In general, I find that notation system design involves a lot of
balancing between competing design constraints. For instance, as far
as individual staves are concerned, we want to keep the whole thing as
compact as possible, but contrarily, we also want to minimize the need
to use ledger lines to avoid visual clutter. For the bass/treble staff
split, our design goals are to cover a considerable amount of range
with the two staves combined, but still also minimize the amount of
ledger lines needed to play notes between the staves. Our existing
notation system is one particular way to balance these competing
constraints.

While there may be an argument to be made for overhauling our notation
system in one way or another, for this particular notation, I sought
when possible to satisfy these design constraints in a manner similar
to how our existing notation system does it, since it's at least
half-decent. The way I proposed setting the staves up thus generalizes
what we have rather straightforwardly; you always end up with a ~3
octave range with the two staves overlapping at the same spot as
before, and even a 10 note diatonic scale requires only 6 lines per
staff. I approached designing the rest of the system in much the same
way.

One thing which was a bit less clear to work out was nominals. Our
existing notation system has a pretty strange brew of nominals, which
don't generalize to other tuning systems in a way that easily obeys
existing convention. For instance, we use nominals A-G, but the note
upon which the entire notation is symmetrically built around is
assigned the name "C". This note C isn't just the midpoint of the
notation's range and the point about which the staves are symmetric,
but it's also the tonic of C major, which for some reason has been
standardized as having no sharps or flats.

If we were going to attempt to use letters as nominals for any
arbitrary MOS, we might decide that the Middle Note is A, and things
proceed from there. This is completely backwards-incompatible with
what we have, though, as the old C becomes the new A, and the old C
major is now the new A-C-E. We might decide to standardize the middle
note as C instead, so that nominal name always start two before the
Middle Note, but that's rather arbitrary, and any sort of cultural
advantage of doing this goes straight out the window as soon as you
start playing around in a decatonic scale or something like that.

I also found that using the letters that we already use in 12-EDO gets
pretty damn confusing as soon as you use scales with more than 7
notes, and especially once you get up to 10-note scales and the like.
I talked to a few of my musician friends about this, and found that
all but one had the same opinion as me on that. Letters require you to
first unlearn, and then memorize a bunch of mathematical relationships
that aren't at all immediately obvious - for instance, how many people
really know what the 14th letter of the alphabet is, modulo the letter
"I", without internally translating into numbers first? Letters bring
a lot of 12-EDO baggage that requires you to spend time unlearning
things and adapting.

Numbers, on the other hand, are things we already know how to quickly
reason with; they're fresh and intuitive. In blackwood[7]'s LsLsLsLsLs
mode, 1-4-7 is a major chord, which makes it immediately obvious
without any need to learn anything else that there are now two passing
tones between the 1/1 and 5/4, and likewise between the 5/4 and 3/2.
Likewise, 4/3 is now 1-5, which makes it obvious that there are now
three passing notes between 1/1 and 4/3. It's very simple.

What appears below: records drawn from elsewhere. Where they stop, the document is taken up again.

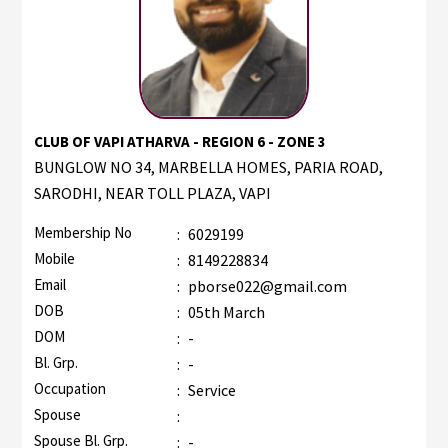
CLUB OF VAPI ATHARVA - REGION 6 - ZONE 3
BUNGLOW NO 34, MARBELLA HOMES, PARIA ROAD,
SARODHI, NEAR TOLL PLAZA, VAPI
Membership No
:
6029199
Mobile
:
8149228834
Email
:
pborse022@gmail.com
DOB
:
05th March
DOM
:
-
Bl. Grp.
:
-
Occupation
:
Service
Spouse
:
Spouse Bl. Grp.
:
-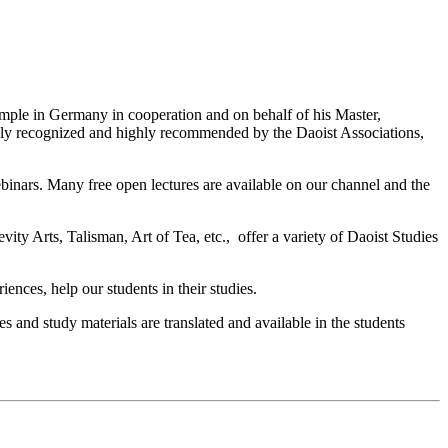
ple in Germany in cooperation and on behalf of his Master,
ly recognized and highly recommended by the Daoist Associations,
ebinars. Many free open lectures are available on our channel and the
y Arts, Talisman, Art of Tea, etc., offer a variety of Daoist Studies
nces, help our students in their studies.
s and study materials are translated and available in the students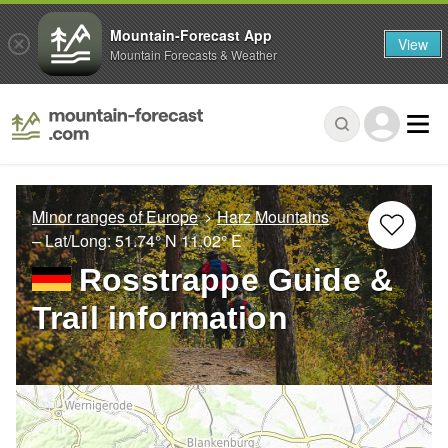
Mountain-Forecast App
View
Mountain Forecasts & Weather
Minor ranges of Europe
Harz Mountains
– Lat/Long:
51.74° N
11.02° E
Rosstrappe Guide &
Trail information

Another advantage to using numbers is that the resulting system has a
bit of international usefulness to it. For instance, some cultures
don't even use letters to begin with. If we want to use letters we can
always extend past G, but someone who's familiar with fixed-do solfege
has no obvious way of extending anything, so they'd have to switch to
something else anyway. Numbers exist in every language, and are also
mathematically useful.

There's only one real downside to using numbers for note names, and
that's that we sometimes already use numbers to denote relative
chords. So for instance, consider that we're in ordinary meantone[7],
but using nominals 1-7 for the LLsLLLs mode, with the bottom note
being the old C. So if we're in the key of "3 minor," aka E minor, I
might tell you to go to the V chord. This doesn't mean to play a chord
over the absolute pitch "5" in the system, but rather to go to the
relative V chord of 3, which would have its tonic as 7. Then, over
this V chord, I might tell you to play a fourth instead of the major
third, making it a Vsus4 chord. However, when I say to play a fourth,
I don't mean the absolute pitch "4", but a perfect fourth over the V
chord; since the V chord has 7 as its tonic, the fourth would be 3.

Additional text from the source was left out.